Charles Chambers

Personal information
- Full name: Charles Graham Chambers
- Born: 12 July 1870 West Ilsley, Berkshire, England
- Died: 30 January 1921 (aged 50) Reading, Berkshire, England
- Batting: Right-handed
- Bowling: Unknown

Career statistics
| Competition | First-class |
| Matches | 1 |
| Runs scored | 21 |
| Batting average | 10.50 |
| 100s/50s | –/– |
| Top score | 16 |
| Balls bowled | 15 |
| Wickets | – |
| Bowling average | – |
| 5 wickets in innings | – |
| 10 wickets in match | – |
| Best bowling | – |
| Catches/stumpings | –/– |
- Source: Cricinfo, 4 October 2015

= Charles Chambers (cricketer) =

English cricketer (1870–1921)

Charles Graham Chambers (12 July 1870 – 30 January 1921) was an English cricketer who made one appearance in first-class cricket in 1894. He was a right-handed batsman.

== Early life and education ==
Chambers is the son of a Dorset reverend.
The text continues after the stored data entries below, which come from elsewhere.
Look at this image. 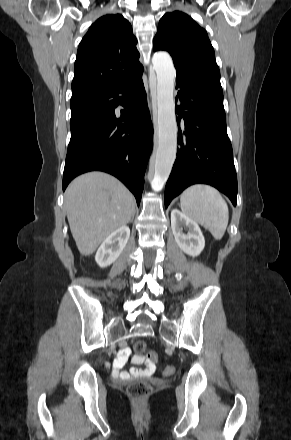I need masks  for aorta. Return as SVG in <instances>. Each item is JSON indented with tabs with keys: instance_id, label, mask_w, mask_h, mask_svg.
Here are the masks:
<instances>
[{
	"instance_id": "1",
	"label": "aorta",
	"mask_w": 291,
	"mask_h": 440,
	"mask_svg": "<svg viewBox=\"0 0 291 440\" xmlns=\"http://www.w3.org/2000/svg\"><path fill=\"white\" fill-rule=\"evenodd\" d=\"M153 68L157 75L156 88V121L157 148L154 157V176L152 188L159 191L166 183L177 152V123L173 90L176 71L168 53H155L152 58Z\"/></svg>"
}]
</instances>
He began his education at Marlborough College in January 1882, where he later played for the cricket XI and rugby XV.

He left Marlborough in the mid-summer of 1889, after which he proceeded to study at Lincoln College, Oxford.

== Career ==
After graduating from Oxford with a BA, Chambers lived in the Liverpool area and played his club cricket for Boughton Hall. He was selected to play what would be his only first-class cricket match in 1894 when picked for the Liverpool and District cricket team against Yorkshire at Aigburth.
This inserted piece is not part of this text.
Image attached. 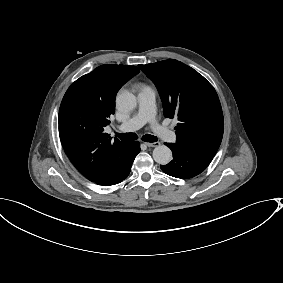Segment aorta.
<instances>
[{"instance_id":"1","label":"aorta","mask_w":283,"mask_h":283,"mask_svg":"<svg viewBox=\"0 0 283 283\" xmlns=\"http://www.w3.org/2000/svg\"><path fill=\"white\" fill-rule=\"evenodd\" d=\"M116 103L121 109L132 110L136 107L137 100L132 93L123 91L118 94ZM152 156L155 162L166 165L172 160V151L167 146L160 145L154 148Z\"/></svg>"}]
</instances>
In a match which Yorkshire won by 10 wickets, Chambers scored 16 runs in Liverpool and District first-innings, before being dismissed bowled by Thomas Foster. In Yorkshire's first-innings he bowled 3 wicketless overs which conceded 13 runs, and in Liverpool and District second-innings he scored 5 runs before Foster had him dismissed caught behind by David Hunter.

Chambers had moved south by 1896, where he was employed as a solicitor at Friar Street in Reading, Berkshire. It was at Reading that he died on 30 January 1921.